In genuine friendship, moments of sincerity freckle the smooth, glowing complexion of casual goodwill and assumed common interest. Some find this unpleasant. Others, lovely.
In genuine friendship, moments of sincerity freckle the smooth, glowing complexion of casual goodwill and assumed common interest. Some find this unpleasant. Others, lovely.
Ideally, to me, genuine friendship would be very freckled… even with a scattering of pimples. And, it is possible there will even be a few silvery scars above the eyebrows that bring to remembrance lessons learned on the path of friendship. Good complexions? Likely the mark of un-genuine friendship.
Andrew and I are looking forward to coffee with you!
Yes, very freckled. I suppose that’s the thrust of the thought. A friendship can only be genuine (a polyvalent word) if the “freckles” are there. Maybe you are right to say the more, the better.

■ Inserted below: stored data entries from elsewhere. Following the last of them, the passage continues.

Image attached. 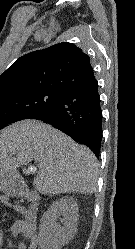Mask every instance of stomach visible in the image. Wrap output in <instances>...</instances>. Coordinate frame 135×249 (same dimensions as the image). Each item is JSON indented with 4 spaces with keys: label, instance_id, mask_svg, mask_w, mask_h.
Segmentation results:
<instances>
[{
    "label": "stomach",
    "instance_id": "1",
    "mask_svg": "<svg viewBox=\"0 0 135 249\" xmlns=\"http://www.w3.org/2000/svg\"><path fill=\"white\" fill-rule=\"evenodd\" d=\"M15 177V172L0 168V189H4L6 186L14 183Z\"/></svg>",
    "mask_w": 135,
    "mask_h": 249
}]
</instances>
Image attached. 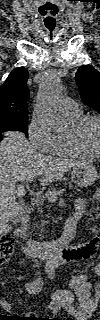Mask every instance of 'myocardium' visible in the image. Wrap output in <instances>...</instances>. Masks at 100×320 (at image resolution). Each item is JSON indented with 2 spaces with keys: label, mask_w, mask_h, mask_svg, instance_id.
I'll return each mask as SVG.
<instances>
[{
  "label": "myocardium",
  "mask_w": 100,
  "mask_h": 320,
  "mask_svg": "<svg viewBox=\"0 0 100 320\" xmlns=\"http://www.w3.org/2000/svg\"><path fill=\"white\" fill-rule=\"evenodd\" d=\"M95 122L99 128L100 134V118L97 116L86 115L82 116L72 127L69 131L70 137L74 143H76L80 148L85 150L87 153L91 155H99L100 154V144L97 149H94L90 145H88L83 139V130L85 126L90 123Z\"/></svg>",
  "instance_id": "f54148a6"
}]
</instances>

Yet the thought also indicts us. We must acknowledge that sincerity is very difficult. Our flesh would rather not hear or dwell on the truth. A human friendship can only handle so much sincerity—because we are sinners who find forgetfulness more comfortable and much easier than the constant remembrance that comes with living under grace. So the thought also makes us critique what limits we place on our friendships, makes us ask whether those limits come from our sinful preference for what is “smooth” and “glowing.”
I have a plan for a New York visit. It’s in the works, still. I’ll let you know once I know.
When you know, let us know if you need a place to know you can rest. We’ve an extra room. :-)
And give my greetings to Ethan, when next you speak with him. As I struggle in teaching math, I often think of him.